*** Opening of Dataset extract ***

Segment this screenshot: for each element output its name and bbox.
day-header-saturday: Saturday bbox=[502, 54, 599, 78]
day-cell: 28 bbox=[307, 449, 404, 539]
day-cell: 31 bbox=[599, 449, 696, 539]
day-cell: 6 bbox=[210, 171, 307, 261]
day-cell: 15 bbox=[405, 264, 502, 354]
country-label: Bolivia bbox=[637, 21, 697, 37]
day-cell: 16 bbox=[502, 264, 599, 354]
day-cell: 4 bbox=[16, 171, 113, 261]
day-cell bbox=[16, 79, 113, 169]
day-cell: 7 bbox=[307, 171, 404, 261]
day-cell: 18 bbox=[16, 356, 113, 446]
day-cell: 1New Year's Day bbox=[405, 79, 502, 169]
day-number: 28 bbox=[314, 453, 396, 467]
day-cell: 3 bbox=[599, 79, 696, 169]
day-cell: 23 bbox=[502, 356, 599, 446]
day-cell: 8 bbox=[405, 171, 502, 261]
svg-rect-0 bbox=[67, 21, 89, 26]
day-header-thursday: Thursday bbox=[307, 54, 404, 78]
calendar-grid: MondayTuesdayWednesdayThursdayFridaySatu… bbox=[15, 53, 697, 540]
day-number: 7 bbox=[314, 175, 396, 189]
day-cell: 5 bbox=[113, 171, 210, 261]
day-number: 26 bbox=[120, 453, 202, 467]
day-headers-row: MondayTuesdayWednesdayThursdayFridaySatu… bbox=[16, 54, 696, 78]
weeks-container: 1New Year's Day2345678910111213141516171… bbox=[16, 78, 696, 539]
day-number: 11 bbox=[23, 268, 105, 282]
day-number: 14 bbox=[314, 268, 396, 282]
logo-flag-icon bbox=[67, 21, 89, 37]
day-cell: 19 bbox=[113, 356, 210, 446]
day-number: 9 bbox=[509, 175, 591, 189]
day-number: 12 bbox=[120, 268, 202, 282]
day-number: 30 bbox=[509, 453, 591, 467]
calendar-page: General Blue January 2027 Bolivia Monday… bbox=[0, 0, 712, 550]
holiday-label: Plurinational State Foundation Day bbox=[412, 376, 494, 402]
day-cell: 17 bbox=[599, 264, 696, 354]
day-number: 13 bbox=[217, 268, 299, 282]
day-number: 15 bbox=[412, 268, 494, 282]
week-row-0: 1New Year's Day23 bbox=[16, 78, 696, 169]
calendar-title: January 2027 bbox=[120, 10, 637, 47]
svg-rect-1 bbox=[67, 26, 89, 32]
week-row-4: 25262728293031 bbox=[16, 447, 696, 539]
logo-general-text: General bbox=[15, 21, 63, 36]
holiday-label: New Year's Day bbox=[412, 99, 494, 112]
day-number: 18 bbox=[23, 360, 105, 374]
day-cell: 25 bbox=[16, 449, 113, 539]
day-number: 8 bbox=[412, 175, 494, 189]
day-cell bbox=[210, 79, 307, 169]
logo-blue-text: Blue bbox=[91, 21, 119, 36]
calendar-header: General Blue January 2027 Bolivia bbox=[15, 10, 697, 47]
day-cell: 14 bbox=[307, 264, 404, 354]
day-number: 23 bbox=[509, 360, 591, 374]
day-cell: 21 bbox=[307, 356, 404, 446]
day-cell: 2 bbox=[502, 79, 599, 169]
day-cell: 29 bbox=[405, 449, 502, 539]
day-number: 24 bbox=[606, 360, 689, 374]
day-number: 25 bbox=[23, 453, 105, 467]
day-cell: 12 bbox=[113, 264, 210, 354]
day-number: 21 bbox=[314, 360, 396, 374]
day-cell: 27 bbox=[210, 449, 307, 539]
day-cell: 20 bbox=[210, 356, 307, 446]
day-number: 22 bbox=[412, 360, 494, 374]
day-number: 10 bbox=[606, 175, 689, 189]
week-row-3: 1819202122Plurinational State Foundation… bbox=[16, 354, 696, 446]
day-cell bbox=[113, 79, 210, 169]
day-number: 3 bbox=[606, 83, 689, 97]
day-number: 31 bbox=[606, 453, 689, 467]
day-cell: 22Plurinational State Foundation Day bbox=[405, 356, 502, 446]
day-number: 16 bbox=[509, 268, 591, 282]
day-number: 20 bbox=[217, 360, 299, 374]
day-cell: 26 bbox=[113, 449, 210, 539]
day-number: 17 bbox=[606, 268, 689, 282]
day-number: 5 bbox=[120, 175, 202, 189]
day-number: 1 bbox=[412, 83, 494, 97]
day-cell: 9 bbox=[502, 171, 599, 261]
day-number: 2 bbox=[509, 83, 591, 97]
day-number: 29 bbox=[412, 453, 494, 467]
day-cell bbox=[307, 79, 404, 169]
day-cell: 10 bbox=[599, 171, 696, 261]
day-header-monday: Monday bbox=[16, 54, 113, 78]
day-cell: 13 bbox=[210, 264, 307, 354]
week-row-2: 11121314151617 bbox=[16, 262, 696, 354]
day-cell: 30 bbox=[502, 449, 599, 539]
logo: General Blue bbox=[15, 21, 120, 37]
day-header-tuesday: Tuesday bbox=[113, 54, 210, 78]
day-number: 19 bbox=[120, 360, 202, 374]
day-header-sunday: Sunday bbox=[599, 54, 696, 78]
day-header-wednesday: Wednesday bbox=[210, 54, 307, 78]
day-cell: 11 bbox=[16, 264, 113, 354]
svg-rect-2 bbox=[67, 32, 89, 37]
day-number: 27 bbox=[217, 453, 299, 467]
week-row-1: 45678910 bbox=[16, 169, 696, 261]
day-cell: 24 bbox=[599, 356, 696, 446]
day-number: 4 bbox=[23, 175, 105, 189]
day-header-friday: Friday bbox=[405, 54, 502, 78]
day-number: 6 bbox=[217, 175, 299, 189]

*** Close of Dataset extract ***

**Required action**
Which lines of the listing above hold the word "logo"? Copy each of them.

**Your response**
logo-flag-icon bbox=[67, 21, 89, 37]
logo-general-text: General bbox=[15, 21, 63, 36]
logo-blue-text: Blue bbox=[91, 21, 119, 36]
logo: General Blue bbox=[15, 21, 120, 37]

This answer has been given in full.